一宮 天津神社 新潟県糸魚川市 瓊々杵尊・天児屋根命・天太玉命 景行 境内社・奴奈川神社は奴奈川姫命を主祭神とし、後に八千矛命(大己貴)が合祀された。この一帯はかつて「沼川郷」と言い、そこに住んでいた奴奈川姫命の元を八千矛命が訪れたという話が日本神話(大己貴の神話)にある。伝承では、両神の間の子が建御名方命であり、姫川を遡って信濃国に入りそこを開拓したという。

 各国一宮はいずれも饒速日尊と思われる神を祀っている。越国国譲りを受けた後、越国開拓を進め、人々から敬われたためであろう。

 越国国譲り後

 饒速日尊は建御名方命から越国を譲り受けた後、自らの子事代主命を信濃国から呼び寄せ、暫らくは居多神社の地に滞在し、周辺の情報を集めていた。その後妙高市の斐太神社の地に赴きその周辺を開拓した。

 建御名方命は饒速日尊との越国の安定に寄与した後、姫川を遡って信濃国に赴き、信濃国を統一している。饒速日尊が建御名方命に信濃国開拓を命じたと思われるが、どういった事情で、建御名方命が信濃国開拓をすることになったのであろうか。
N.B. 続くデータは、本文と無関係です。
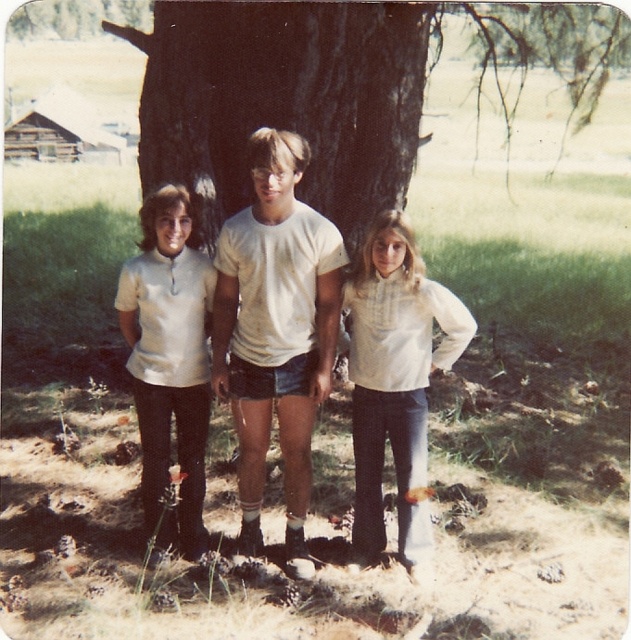 Locate an element on the screen. The image size is (631, 640). white cotton t-shirt at center is located at coordinates (274, 332).

Does white cotton t-shirt at center have a larger size compared to matte white shirt at center?

Correct, white cotton t-shirt at center is larger in size than matte white shirt at center.

Is point (271, 257) farther from camera compared to point (155, 204)?

No, (271, 257) is in front of (155, 204).

The width and height of the screenshot is (631, 640). I want to click on white cotton t-shirt at center, so click(274, 332).

Is point (293, 285) in front of point (425, 362)?

Yes.

Does point (305, 392) come behind point (369, 310)?

No.

Find the location of a particular element. This screenshot has width=631, height=640. white cotton t-shirt at center is located at coordinates (274, 332).

This screenshot has height=640, width=631. What do you see at coordinates (396, 380) in the screenshot?
I see `white cotton shirt at center` at bounding box center [396, 380].

Who is more forward, (396, 417) or (139, 292)?

Positioned in front is point (396, 417).

Between point (415, 557) and point (174, 333), which one is positioned in front?

Point (174, 333) is in front.

Identify the location of white cotton shirt at center. (396, 380). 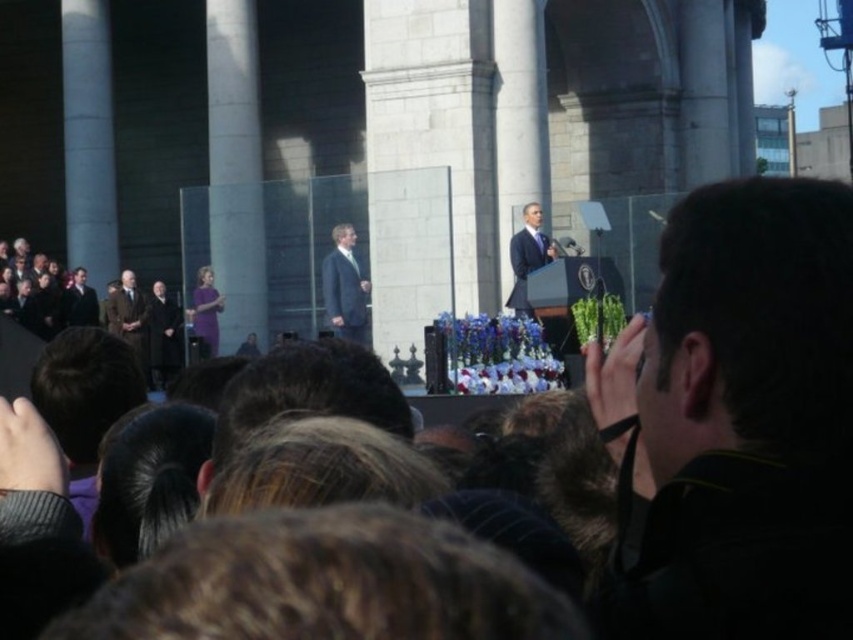 Is point (541, 259) less distant than point (206, 323)?

That is True.

Image resolution: width=853 pixels, height=640 pixels. What do you see at coordinates (527, 257) in the screenshot? I see `dark suit at center` at bounding box center [527, 257].

Between point (537, 266) and point (219, 296), which one is positioned in front?

Positioned in front is point (537, 266).

Find the location of `dark suit at center`. dark suit at center is located at coordinates (527, 257).

Is point (538, 216) farther from viewer compared to point (141, 368)?

Yes, it is.

Is point (515, 280) farther from viewer compared to point (117, 304)?

No, (515, 280) is in front of (117, 304).

The width and height of the screenshot is (853, 640). In order to click on dark suit at center in this screenshot , I will do `click(527, 257)`.

Is point (836, 189) more distant than point (195, 307)?

That is False.

Find the location of a particular element. black fabric camera at right is located at coordinates (746, 420). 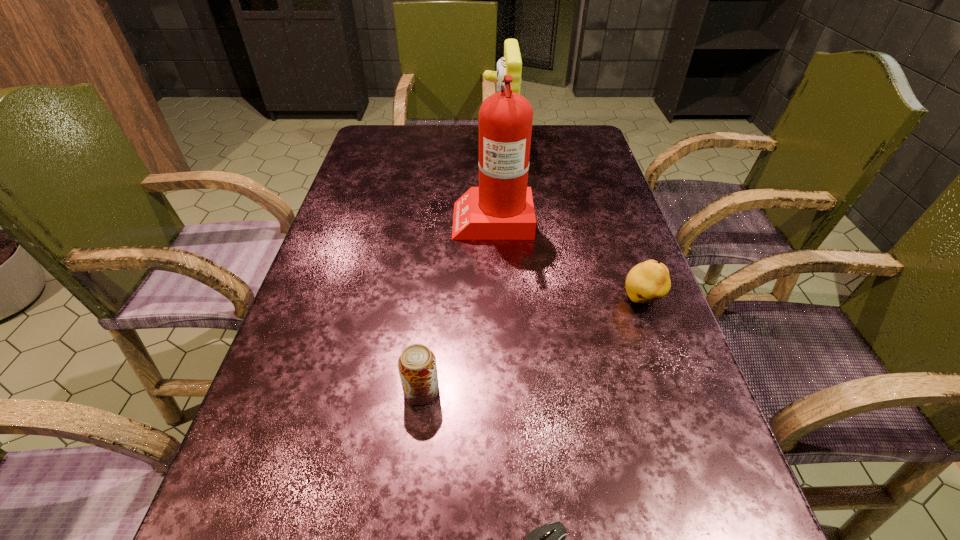 Locate an element on the screen. This screenshot has height=540, width=960. free spot that satisfies the following two spatial constraints: 1. on the front-facing side of the pear; 2. on the right side of the fire extinguisher is located at coordinates (495, 300). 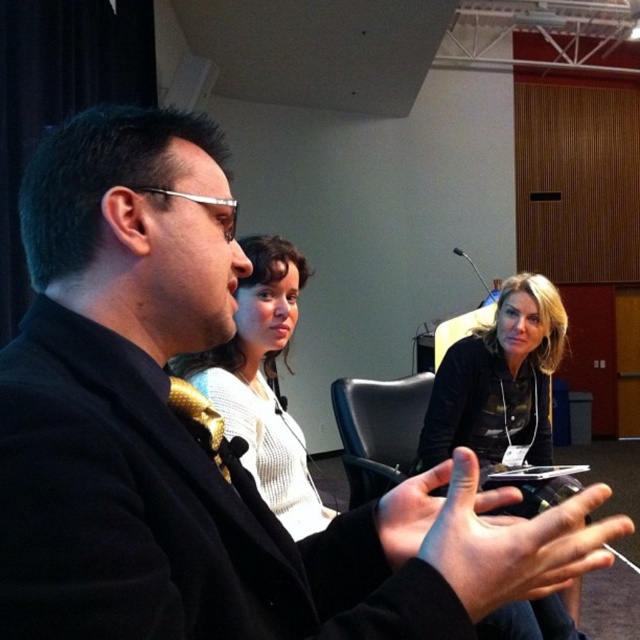 Question: Which is nearer to the black leather chair at center?

Choices:
 (A) white knit sweater at center
 (B) black fabric shirt at center

Answer: (B)

Question: Does white knit sweater at center have a greater width compared to black leather chair at center?

Choices:
 (A) yes
 (B) no

Answer: (B)

Question: Which point appears farthest from the camera in this image?

Choices:
 (A) (291, 296)
 (B) (541, 291)

Answer: (B)

Question: Based on their relative distances, which object is farther from the black fabric shirt at center?

Choices:
 (A) black leather chair at center
 (B) white knit sweater at center

Answer: (B)

Question: Does black fabric shirt at center have a greater width compared to white knit sweater at center?

Choices:
 (A) yes
 (B) no

Answer: (A)

Question: Does black fabric shirt at center appear on the left side of white knit sweater at center?

Choices:
 (A) no
 (B) yes

Answer: (A) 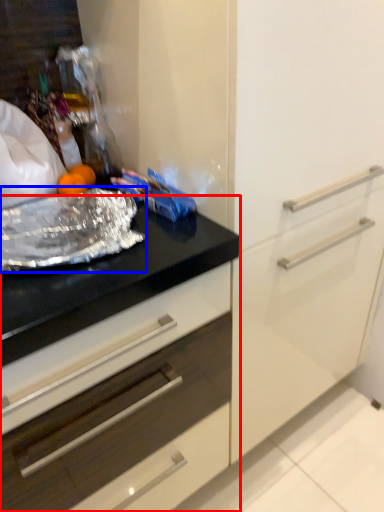 Question: Among these objects, which one is farthest to the camera, countertop (highlighted by a red box) or material (highlighted by a blue box)?

Choices:
 (A) countertop
 (B) material

Answer: (B) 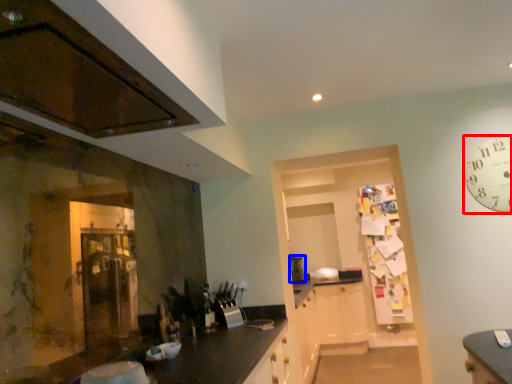 Question: Among these objects, which one is nearest to the camera, clock (highlighted by a red box) or appliance (highlighted by a blue box)?

Choices:
 (A) clock
 (B) appliance

Answer: (A) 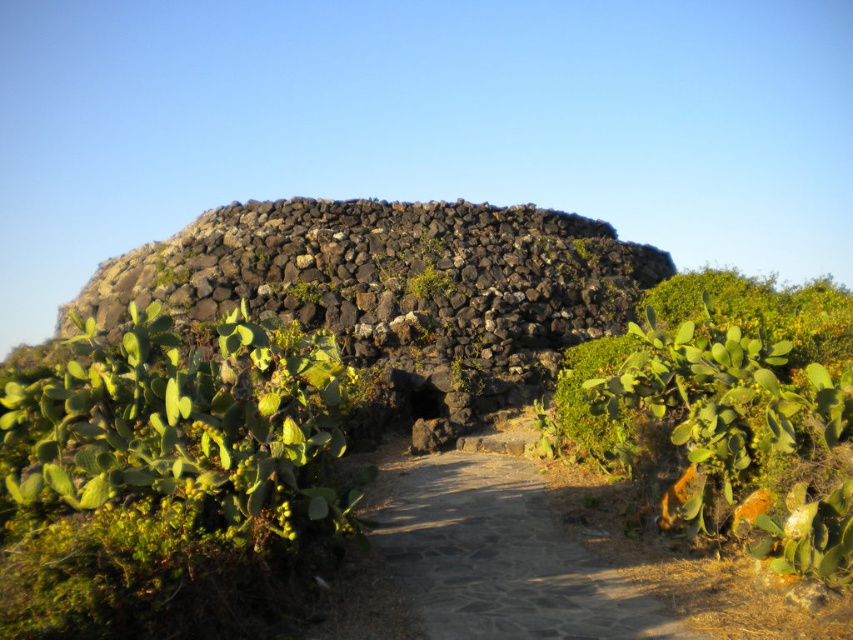 Is green succulent at lower left taller than pebble stone path at center?

Yes, green succulent at lower left is taller than pebble stone path at center.

In the scene shown: How far apart are green succulent at lower left and pebble stone path at center?

green succulent at lower left and pebble stone path at center are 3.45 meters apart.

Locate an element on the screen. The height and width of the screenshot is (640, 853). green succulent at lower left is located at coordinates (167, 477).

Locate an element on the screen. Image resolution: width=853 pixels, height=640 pixels. green succulent at lower left is located at coordinates (167, 477).

Does green succulent at lower left appear on the left side of green mossy plant at center?

Yes, green succulent at lower left is to the left of green mossy plant at center.

Is green succulent at lower left behind green mossy plant at center?

No, green succulent at lower left is closer to the viewer.

This screenshot has width=853, height=640. What do you see at coordinates (167, 477) in the screenshot?
I see `green succulent at lower left` at bounding box center [167, 477].

Where is `green succulent at lower left`? The height and width of the screenshot is (640, 853). green succulent at lower left is located at coordinates (167, 477).

Is green succulent at lower left positioned behind volcanic rock at center?

No, green succulent at lower left is closer to the viewer.

Is point (326, 422) farther from camera compared to point (631, 304)?

No.

You are a GUI agent. You are given a task and a screenshot of the screen. Output one action in this format:
    pyautogui.click(x=<x>, y=<y>)
    Task: Click on the green succulent at lower left
    The height and width of the screenshot is (640, 853).
    Given the screenshot: What is the action you would take?
    pyautogui.click(x=167, y=477) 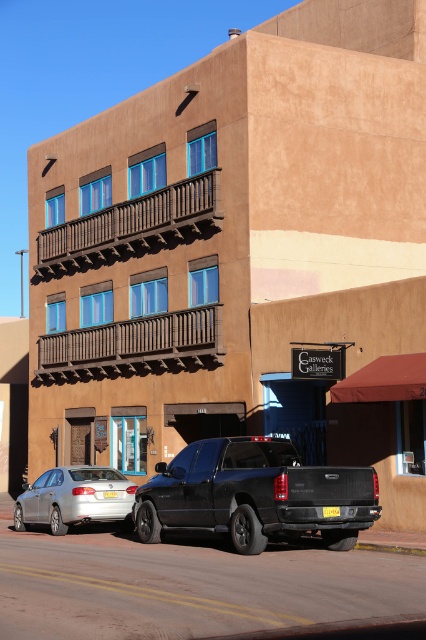 Question: Estimate the real-world distances between objects in this image. Which object is closer to the yellow plastic license plate at center?

Choices:
 (A) silver metallic sedan at lower left
 (B) yellow matte license plate at center

Answer: (A)

Question: Among these objects, which one is farthest from the camera?

Choices:
 (A) yellow plastic license plate at center
 (B) yellow matte license plate at center
 (C) black matte truck at lower center

Answer: (A)

Question: Which object is the closest to the yellow plastic license plate at center?

Choices:
 (A) silver metallic sedan at lower left
 (B) yellow matte license plate at center

Answer: (A)

Question: Where is silver metallic sedan at lower left located in relation to yellow plastic license plate at center in the image?

Choices:
 (A) right
 (B) left

Answer: (A)

Question: Considering the relative positions of silver metallic sedan at lower left and yellow plastic license plate at center in the image provided, where is silver metallic sedan at lower left located with respect to yellow plastic license plate at center?

Choices:
 (A) left
 (B) right

Answer: (B)

Question: Is silver metallic sedan at lower left bigger than yellow plastic license plate at center?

 その理由の一つとして考えられるのが建御名方命は縄文人の血を引いているということである。信濃国は弥生人がほとんど入っていない地域である。また、広大な盆地であり、開拓しなければならない面積は相当広い。当時平野は湿地帯が多く、開拓に適している土地はそれほど広くない。盆地には開拓に適した土地が広がっており、信濃国はまさにそういった土地だったのである。饒速日尊は人手不足を感じ、建御名方命に信濃国を開拓することを頼んだ。或いは建御名方命自らが申し出たのかもしれない。それでもまだ人材不足だったので、当時の最先端技術を持っている九州の安曇族にも信濃国開拓を託した。